Mostly. There’s only one true error, but several things you can do to help performance.
The one error is that you’re missing the array shape when copying “K” to the device. The array shape is needed when the size of the array to copied is not known at compile time and the language doesn’t have runtime information which includes the bounds information. If this was Fortran and “K” was an allocatable array, it would be fine to use “copyin(K)”, but this is C so K is just a pointer to an unbounded block of memory. Hence you need “copyin(K[0:M*N])” so the runtime knows how much memory to create and copy to/from the device.
What are possible areas for improvements
First, I’d use a “gang” schedule for the outer loops. “Gang” maps to an OpenMP threads when targeting a multi-core CPU and a CUDA Block when targeting a GPU. In general most codes only need gang and vector parallelism, worker is only used in a few cases where a third level of parallelism is required.

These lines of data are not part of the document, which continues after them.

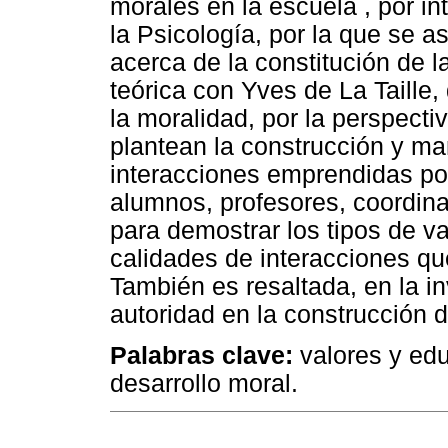
morales en la escuela , por i
la Psicología, por la que se 
acerca de la constitución de 
teórica con Yves de La Taille,
la moralidad, por la perspecti
plantean la construcción y man
interacciones emprendidas por
alumnos, profesores, coordina
para demostrar los tipos de va
calidades de interacciones q
También es resaltada, en la in
autoridad en la construcción d
Palabras clave:
valores y edu
desarrollo moral.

Second, the vector inner loop may be better run sequentially. When possible, the vector loop (or in some cases worker) should correspond to the stride-1 dimension of the array, in this case the “n” loop. Also, vector loop reductions incur overhead due to the setup of a partial reduction array, the final reduction code, and added barriers. Not to say that you should never use vector loop reductions, but in this case the extra overhead combined with the non-coalesced memory access on K, it’s not the most performant method here.
OpenACC does make it very easy to try different schedules so especially as you’re learning the impact, I suggest trying various schedules to see what happens.
Here lets set the environment variable “NVCOMPILER_ACC_TIME=1” to have the compiler runtime give us a quick profile. Second, lets execute the kernel 1000 times to remove any overhead.
Your original version with an outer worker loop:
% cat test.c
#include <stdio.h>
#include <stdlib.h>
#include <openacc.h>
int M = 200;
int N = 200;
int O = 200;
int main(void) {
double S = 0;
double *K = (double*) calloc(M * N, sizeof(double));
#pragma acc enter data copyin(K[0:M*N])
for (int it=0; it < 1000; ++it) {
#pragma acc parallel loop worker collapse(2) present(K)
for (int m = 0; m < M; m++) {
for (int n = 0; n < N; n++) {
#pragma acc loop independent vector reduction(+:S)
for (int o = 0; o < O; o++) {
S += 0.25;
}
K[m * N + n] = S;
}
}
}
#pragma acc exit data copyout(K[0:M*N])
}
% nvc -acc -Minfo=accel -fast test.c ; a.out
main:
10, Generating enter data copyin(K[:N*M])
12, Generating present(K[:1])
Generating Tesla code
14, #pragma acc loop worker(4) collapse(2) /* threadIdx.y */
15, /* threadIdx.y collapsed */
18, #pragma acc loop vector(32) /* threadIdx.x */
Generating reduction(+:S)
Vector barrier inserted for vector loop reduction
14, Loop is parallelizable
15, Loop is parallelizable
18, Loop is parallelizable
28, Generating exit data copyout(K[:N*M])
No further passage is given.